Exercise »
Every line in the entries where "template" is found should be copied.
* * * * *
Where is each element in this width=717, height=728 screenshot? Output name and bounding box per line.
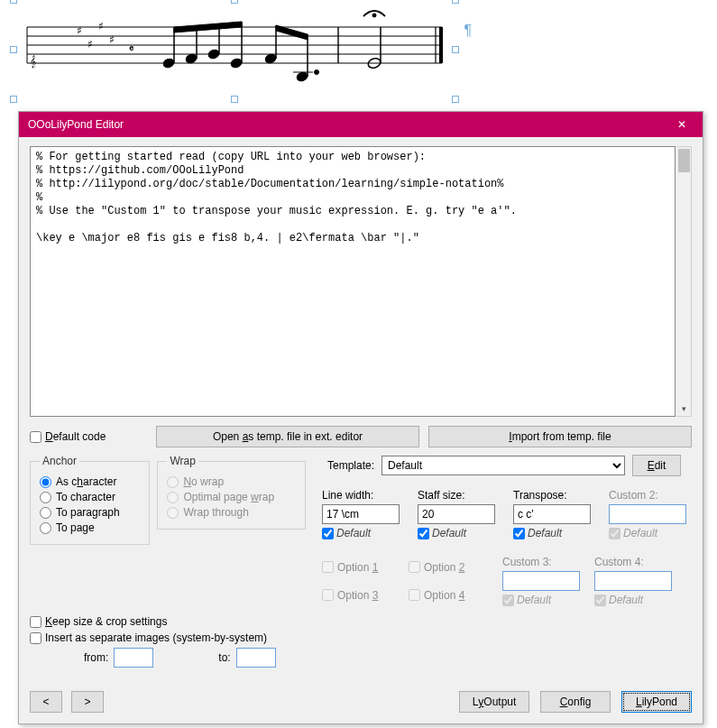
custom2-label: Custom 2: bbox=[609, 489, 692, 502]
option1-label: Option 1 bbox=[337, 561, 378, 574]
wrap-legend: Wrap bbox=[167, 455, 198, 467]
anchor-to-page-radio[interactable] bbox=[40, 522, 51, 534]
option1-checkbox bbox=[322, 561, 334, 573]
linewidth-default-checkbox[interactable] bbox=[322, 528, 334, 539]
from-label: from: bbox=[84, 651, 108, 664]
custom4-default-label: Default bbox=[609, 594, 643, 606]
option4-checkbox bbox=[409, 589, 420, 601]
transpose-default-checkbox[interactable] bbox=[513, 528, 525, 539]
config-button[interactable]: Config bbox=[540, 691, 611, 713]
anchor-to-character-radio[interactable] bbox=[40, 492, 51, 503]
anchor-to-character-label: To character bbox=[56, 491, 115, 503]
custom4-default-checkbox bbox=[594, 594, 606, 606]
resize-handle-ml[interactable] bbox=[10, 46, 17, 53]
option3-checkbox bbox=[322, 589, 334, 601]
insert-separate-checkbox[interactable] bbox=[30, 632, 41, 644]
template-select[interactable]: Default bbox=[381, 456, 625, 475]
wrap-through-radio bbox=[167, 507, 179, 519]
custom2-input bbox=[609, 504, 686, 524]
next-button[interactable]: > bbox=[71, 691, 104, 713]
resize-handle-tm[interactable] bbox=[231, 0, 238, 4]
custom2-default-label: Default bbox=[623, 527, 657, 539]
option3-label: Option 3 bbox=[337, 589, 378, 602]
music-notation-selection[interactable]: 𝄞 ♯ ♯ ♯ ♯ 𝄴 bbox=[14, 0, 455, 99]
custom3-input bbox=[502, 571, 580, 591]
anchor-group: Anchor As character To character To para… bbox=[30, 455, 150, 545]
from-input[interactable] bbox=[114, 648, 153, 668]
titlebar: OOoLilyPond Editor ✕ bbox=[19, 112, 703, 137]
wrap-optimal-radio bbox=[167, 492, 179, 503]
staffsize-label: Staff size: bbox=[418, 489, 501, 502]
keep-size-checkbox[interactable] bbox=[30, 616, 41, 628]
scrollbar-thumb[interactable] bbox=[678, 149, 690, 172]
wrap-group: Wrap No wrap Optimal page wrap Wrap thro… bbox=[157, 455, 306, 530]
custom2-default-checkbox bbox=[609, 528, 620, 539]
close-icon: ✕ bbox=[677, 118, 686, 131]
option2-label: Option 2 bbox=[424, 561, 464, 574]
selection-handles bbox=[14, 0, 455, 99]
insert-separate-label: Insert as separate images (system-by-sys… bbox=[45, 631, 267, 644]
edit-button[interactable]: Edit bbox=[632, 455, 681, 476]
window-title: OOoLilyPond Editor bbox=[28, 118, 124, 131]
close-button[interactable]: ✕ bbox=[668, 115, 695, 134]
default-code-checkbox[interactable] bbox=[30, 431, 41, 443]
prev-button[interactable]: < bbox=[30, 691, 62, 713]
custom3-label: Custom 3: bbox=[502, 556, 585, 568]
lilypond-button[interactable]: LilyPond bbox=[621, 691, 692, 713]
staffsize-default-checkbox[interactable] bbox=[418, 528, 429, 539]
editor-scrollbar[interactable]: ▾ bbox=[676, 146, 692, 417]
transpose-label: Transpose: bbox=[513, 489, 596, 502]
transpose-default-label: Default bbox=[528, 527, 562, 539]
to-label: to: bbox=[218, 651, 230, 664]
wrap-optimal-label: Optimal page wrap bbox=[183, 491, 274, 503]
resize-handle-bl[interactable] bbox=[10, 96, 17, 103]
custom3-default-label: Default bbox=[517, 594, 551, 606]
option2-checkbox bbox=[409, 561, 420, 573]
anchor-to-paragraph-label: To paragraph bbox=[56, 506, 120, 519]
open-temp-file-label: Open as temp. file in ext. editor bbox=[213, 430, 363, 443]
resize-handle-tr[interactable] bbox=[452, 0, 459, 4]
to-input[interactable] bbox=[236, 648, 276, 668]
custom4-input bbox=[594, 571, 672, 591]
template-label: Template: bbox=[322, 459, 374, 472]
anchor-legend: Anchor bbox=[40, 455, 79, 467]
custom4-label: Custom 4: bbox=[594, 556, 677, 568]
scrollbar-down-icon[interactable]: ▾ bbox=[676, 401, 692, 416]
staffsize-default-label: Default bbox=[432, 527, 466, 539]
option4-label: Option 4 bbox=[424, 589, 464, 602]
anchor-as-character-label: As character bbox=[56, 475, 116, 488]
custom3-default-checkbox bbox=[502, 594, 514, 606]
wrap-through-label: Wrap through bbox=[183, 506, 249, 519]
wrap-no-wrap-radio bbox=[167, 476, 179, 488]
linewidth-input[interactable] bbox=[322, 504, 400, 524]
code-editor[interactable]: % For getting started read (copy URL int… bbox=[30, 146, 676, 417]
anchor-to-paragraph-radio[interactable] bbox=[40, 507, 51, 519]
anchor-to-page-label: To page bbox=[56, 521, 95, 534]
staffsize-input[interactable] bbox=[418, 504, 495, 524]
linewidth-label: Line width: bbox=[322, 489, 405, 502]
resize-handle-br[interactable] bbox=[452, 96, 459, 103]
pilcrow-mark: ¶ bbox=[464, 23, 472, 39]
open-temp-file-button[interactable]: Open as temp. file in ext. editor bbox=[156, 426, 419, 447]
ly-output-button[interactable]: Ly Output bbox=[459, 691, 529, 713]
anchor-as-character-radio[interactable] bbox=[40, 476, 51, 488]
ooolilypond-editor-dialog: OOoLilyPond Editor ✕ % For getting start… bbox=[18, 111, 703, 724]
default-code-label: DDefault codeefault code bbox=[45, 430, 106, 443]
resize-handle-bm[interactable] bbox=[231, 96, 238, 103]
import-temp-file-button[interactable]: Import from temp. file bbox=[428, 426, 692, 447]
wrap-no-wrap-label: No wrap bbox=[183, 475, 224, 488]
linewidth-default-label: Default bbox=[336, 527, 371, 539]
keep-size-label: Keep size & crop settings bbox=[45, 615, 167, 628]
import-temp-file-label: Import from temp. file bbox=[509, 430, 611, 443]
transpose-input[interactable] bbox=[513, 504, 591, 524]
resize-handle-mr[interactable] bbox=[452, 46, 459, 53]
resize-handle-tl[interactable] bbox=[10, 0, 17, 4]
* * * * *
Result of this task »
template-select[interactable]: Default bbox=[381, 456, 625, 475]
template-label: Template: bbox=[322, 459, 374, 472]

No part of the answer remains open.